Его рука моментально соскальзывает с моего запястья. Горский хватается за глаза и сгибается пополам.

И мне бы бежать сейчас без оглядки подальше от этого маньяка, пока он в себя не пришёл, но вместо этого я в полном ступоре продолжаю стоять на месте. Так, будто меня парализовало. Стою, и таращусь на загибающегося рядом со мной Горского.

— Ты, блин, дибилка что ли, Стрельникова?! — орёт, яростно пытаясь протереть красные слезящиеся глаза.

— Я… я не буду с вами спать! Я вам ещё на собеседовании это сказала! — выпаливаю, пытаясь сделать шаг в сторону, но в этот же момент Горский неожиданно делает выпад и хватает свободной рукой меня за талию, не давая обойти.
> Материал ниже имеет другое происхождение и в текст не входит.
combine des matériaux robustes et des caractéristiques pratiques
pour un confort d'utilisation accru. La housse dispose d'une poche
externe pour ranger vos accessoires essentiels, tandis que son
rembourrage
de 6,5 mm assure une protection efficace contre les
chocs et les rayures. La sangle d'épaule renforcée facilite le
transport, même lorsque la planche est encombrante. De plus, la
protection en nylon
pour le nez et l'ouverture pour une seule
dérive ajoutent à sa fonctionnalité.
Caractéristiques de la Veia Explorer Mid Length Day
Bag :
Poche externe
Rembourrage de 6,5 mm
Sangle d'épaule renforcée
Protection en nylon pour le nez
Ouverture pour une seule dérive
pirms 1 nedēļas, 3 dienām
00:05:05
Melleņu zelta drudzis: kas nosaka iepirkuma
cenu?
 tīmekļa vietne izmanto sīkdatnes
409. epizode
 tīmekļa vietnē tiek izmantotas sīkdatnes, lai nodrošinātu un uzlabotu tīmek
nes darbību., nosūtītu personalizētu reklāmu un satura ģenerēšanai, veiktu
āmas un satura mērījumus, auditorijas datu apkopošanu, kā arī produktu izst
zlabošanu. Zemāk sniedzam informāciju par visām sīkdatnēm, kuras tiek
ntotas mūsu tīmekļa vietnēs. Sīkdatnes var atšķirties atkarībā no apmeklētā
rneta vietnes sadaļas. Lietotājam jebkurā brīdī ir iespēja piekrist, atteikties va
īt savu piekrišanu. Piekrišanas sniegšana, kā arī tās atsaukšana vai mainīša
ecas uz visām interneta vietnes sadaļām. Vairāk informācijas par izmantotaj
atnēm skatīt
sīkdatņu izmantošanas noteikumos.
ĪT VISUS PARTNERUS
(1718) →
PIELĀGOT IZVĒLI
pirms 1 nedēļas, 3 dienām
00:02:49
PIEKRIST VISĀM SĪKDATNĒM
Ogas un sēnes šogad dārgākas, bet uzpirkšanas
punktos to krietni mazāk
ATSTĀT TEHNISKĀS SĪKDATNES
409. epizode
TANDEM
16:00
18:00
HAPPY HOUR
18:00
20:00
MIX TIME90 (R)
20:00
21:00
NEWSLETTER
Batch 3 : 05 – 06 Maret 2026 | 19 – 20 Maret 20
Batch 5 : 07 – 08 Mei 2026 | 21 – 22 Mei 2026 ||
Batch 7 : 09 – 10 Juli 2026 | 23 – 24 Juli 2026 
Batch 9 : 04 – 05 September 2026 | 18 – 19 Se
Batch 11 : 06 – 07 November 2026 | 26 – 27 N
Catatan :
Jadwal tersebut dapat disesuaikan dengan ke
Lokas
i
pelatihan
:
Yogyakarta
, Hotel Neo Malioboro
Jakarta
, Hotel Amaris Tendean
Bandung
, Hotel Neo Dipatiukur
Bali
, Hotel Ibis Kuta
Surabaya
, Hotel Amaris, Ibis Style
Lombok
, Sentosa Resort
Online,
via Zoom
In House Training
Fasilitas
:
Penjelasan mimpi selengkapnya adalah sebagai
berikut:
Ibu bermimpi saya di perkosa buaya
— Ты больная совсем?! — хорошенько меня встряхивает. — Что ты несёшь, чёрт побери?!

— А вы разве не для этого меня в свой кабинет затащили? — пытаюсь вырваться, но похотливый козёл только крепче меня сжимает. На этот раз уже двумя руками.

Глаза у него, конечно, жесть какие красные и слезятся, но раз он так быстро оклемался, то баллончик, скорее всего начал выветриваться. Я их периодически меняю, но этот лежит в сумке уже несколько месяцев…

— Для чего, бл*ть, «этого»?! — рычит, впиваясь в меня бешеным взглядом.

— Чтобы… чтобы изнасиловать меня на этом диване, — киваю головой на разложенный диван, стоящий неподалёку. — Так вот, я с вами спать не буду! Если вы ещё не поняли, то повторю, Я НЕ ПРОСТИТУТКА!

— Ты не проститутка, ты Лиза, дура самая настоящая! — таращит на меня перекошенное яростью лицо. — С чего ты взяла, что я тебя тут трахать собрался?!

Хватает меня за руку и волочит вслед за собой обратно в ванную комнату. Запирает дверь на ключ, убирает его в карман, включает воду в умывальнике и начинает промывать глаза.

— А зачем тогда вы кровать разложили? — спрашиваю, косясь на запертую дверь у себя за спиной.

Чёрт, всё плохо. Всё очень-очень плохо. Если раньше я его просто послала, то сейчас ещё и, можно сказать, покалечила. Мне точно конец.

Судорожно сглатывая, смотрю на перекошенное злобой лицо Горского и мысленно молюсь, чтобы весь этот пипец как-то разрешился. И желательно без необратимых последствий.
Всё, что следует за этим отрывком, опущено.